Women who emigrated to the U.S. from different parts of the world spoke of their concerns over the dehumanization of immigrants in America’s overtly xenophobic political climate. “I am doing this march for all the women… [of] all colors and countries,” said Mojan, who came to Houston from Iran 42 years ago. “I hope they can hear us, and see us, and I hope that it affects [them].” Nadia, a 41 year-old Muslim woman originally from Jordan, emphasized that women “are not less than any other human being here [even if] we came from [a] different place or different country…we are all women.”

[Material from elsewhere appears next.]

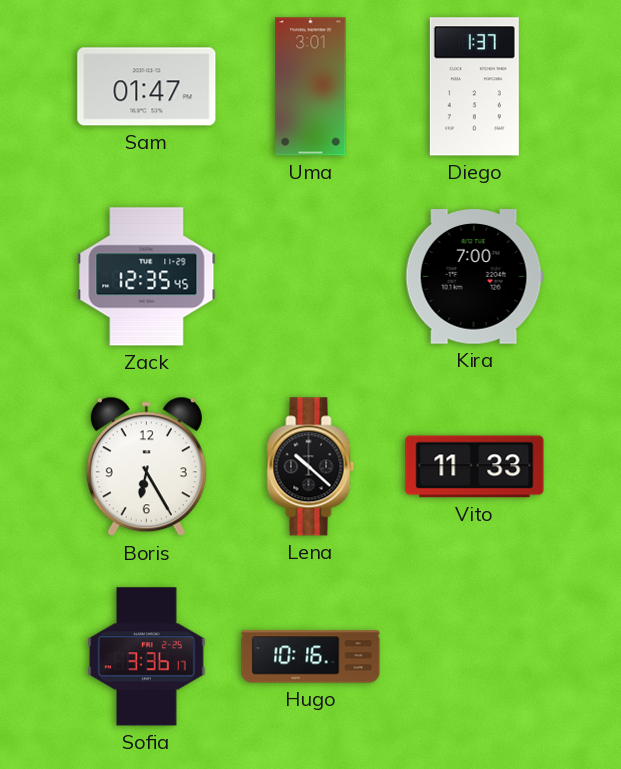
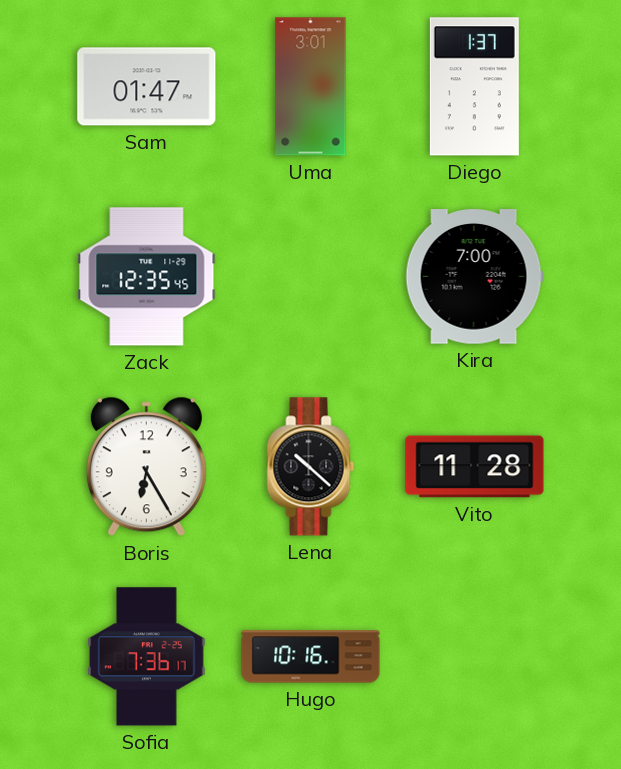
Vito: 11:33 -> 11:28
Sofia: 3:36 -> 7:36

The mood was celebratory as the march ended and the crowd of thousands gathered around the reflecting pool in Hermann Square to hear from lead event organizer Robin Paoli, former Democratic Texas State Representative and current Houston City Councilwoman Ellen Cohen, U.S. Congressman Al Green (D), State Representative Gene Wu (D), Houston City Councilwoman Amanda Edwards, Houston Chief of Police Art Arcevedo, and Judge Phyllis Frye of the Houston Municipal Court, who is the first openly transgender judge to serve in the U.S. [Editor’s note: Frye referenced that she was not speaking in a judicial capacity] Councilwoman Cohen emphasized the importance of women running for state and local offices, while Rep. Wu praised “the power of Texas women” who have been active in fights for equality around the state. Judge Frye used the platform as an opportunity to criticize Senate Bill 6, otherwise known as the “bathroom bill,” which disproportionately targets transgender men and women. Mayor Sylvester Turner (D) also addressed the crowd, highlighting Houston’s status as the country’s most diverse city before declaring, “I came to the steps of City Hall to say we are not going back.”
Before the march began a 9 year-old named Abby told me she was marching “so that Donald Trump isn’t president.” Her mom laughed and said it was too late for that; if the size, strength, and passion of the Women’s March on Houston is any indication, however, it’s not too late for ordinary citizens to turn their dissent into a catalyst for change.